● **WHAT TO WORK ON**:
Report how many lines of the listing contain the string "الهجرة", with no other words.

------------------------------------------------

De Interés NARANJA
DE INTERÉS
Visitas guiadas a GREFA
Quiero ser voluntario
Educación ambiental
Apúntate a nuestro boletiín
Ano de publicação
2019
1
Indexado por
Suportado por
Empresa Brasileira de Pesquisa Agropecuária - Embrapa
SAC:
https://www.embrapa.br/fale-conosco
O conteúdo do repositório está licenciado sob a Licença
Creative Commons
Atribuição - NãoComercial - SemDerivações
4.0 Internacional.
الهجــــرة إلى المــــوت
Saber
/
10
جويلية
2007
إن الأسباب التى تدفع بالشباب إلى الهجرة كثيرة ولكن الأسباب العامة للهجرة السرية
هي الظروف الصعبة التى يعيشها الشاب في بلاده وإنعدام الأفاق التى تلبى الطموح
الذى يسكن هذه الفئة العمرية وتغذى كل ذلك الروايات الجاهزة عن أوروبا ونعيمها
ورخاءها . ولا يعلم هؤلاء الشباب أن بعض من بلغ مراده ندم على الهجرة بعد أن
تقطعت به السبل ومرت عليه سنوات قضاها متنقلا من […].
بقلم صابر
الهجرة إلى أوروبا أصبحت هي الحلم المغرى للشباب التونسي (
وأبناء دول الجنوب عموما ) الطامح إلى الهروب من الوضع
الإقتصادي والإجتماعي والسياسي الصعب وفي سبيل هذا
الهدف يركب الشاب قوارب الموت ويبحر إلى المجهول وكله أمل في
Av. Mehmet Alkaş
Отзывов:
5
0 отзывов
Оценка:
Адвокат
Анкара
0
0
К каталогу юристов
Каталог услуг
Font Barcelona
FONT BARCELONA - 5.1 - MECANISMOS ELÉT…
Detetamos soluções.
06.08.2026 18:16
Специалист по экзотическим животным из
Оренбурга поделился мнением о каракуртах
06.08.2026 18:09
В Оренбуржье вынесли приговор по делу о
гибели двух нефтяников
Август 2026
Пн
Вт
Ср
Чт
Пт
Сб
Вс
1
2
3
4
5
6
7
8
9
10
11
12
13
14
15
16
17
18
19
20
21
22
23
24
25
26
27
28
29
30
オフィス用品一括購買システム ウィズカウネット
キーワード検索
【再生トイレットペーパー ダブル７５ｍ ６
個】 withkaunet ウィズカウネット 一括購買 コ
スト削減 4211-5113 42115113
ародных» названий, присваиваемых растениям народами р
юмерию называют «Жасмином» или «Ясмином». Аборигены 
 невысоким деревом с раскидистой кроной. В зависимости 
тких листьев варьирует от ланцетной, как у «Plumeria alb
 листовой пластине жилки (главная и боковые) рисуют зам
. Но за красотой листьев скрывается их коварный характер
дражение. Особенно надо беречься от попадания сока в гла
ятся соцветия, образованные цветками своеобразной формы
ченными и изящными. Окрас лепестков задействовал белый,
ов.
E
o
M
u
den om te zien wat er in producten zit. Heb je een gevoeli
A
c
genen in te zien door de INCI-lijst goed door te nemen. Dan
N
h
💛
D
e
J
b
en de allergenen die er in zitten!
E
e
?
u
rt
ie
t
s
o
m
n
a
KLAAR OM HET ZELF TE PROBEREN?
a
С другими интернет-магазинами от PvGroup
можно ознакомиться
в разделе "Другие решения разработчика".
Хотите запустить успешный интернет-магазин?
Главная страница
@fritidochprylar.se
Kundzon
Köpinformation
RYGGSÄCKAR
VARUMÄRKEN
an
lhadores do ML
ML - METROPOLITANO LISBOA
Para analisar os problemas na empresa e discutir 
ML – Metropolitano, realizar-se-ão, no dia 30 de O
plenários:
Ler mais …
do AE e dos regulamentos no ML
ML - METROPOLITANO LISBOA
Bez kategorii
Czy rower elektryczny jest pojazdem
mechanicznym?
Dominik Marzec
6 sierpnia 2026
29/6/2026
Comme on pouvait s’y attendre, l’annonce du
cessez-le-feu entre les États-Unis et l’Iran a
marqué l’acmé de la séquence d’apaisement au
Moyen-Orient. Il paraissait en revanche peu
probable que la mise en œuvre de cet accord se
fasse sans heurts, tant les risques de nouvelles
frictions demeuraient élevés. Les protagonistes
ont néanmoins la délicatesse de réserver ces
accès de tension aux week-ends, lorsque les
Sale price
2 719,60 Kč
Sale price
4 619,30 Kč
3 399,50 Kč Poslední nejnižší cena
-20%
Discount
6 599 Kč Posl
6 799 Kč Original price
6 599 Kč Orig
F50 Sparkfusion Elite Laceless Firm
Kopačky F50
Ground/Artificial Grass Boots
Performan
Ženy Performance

------------------------------------------------

● **OUTPUT OF THE EXERCISE**:
3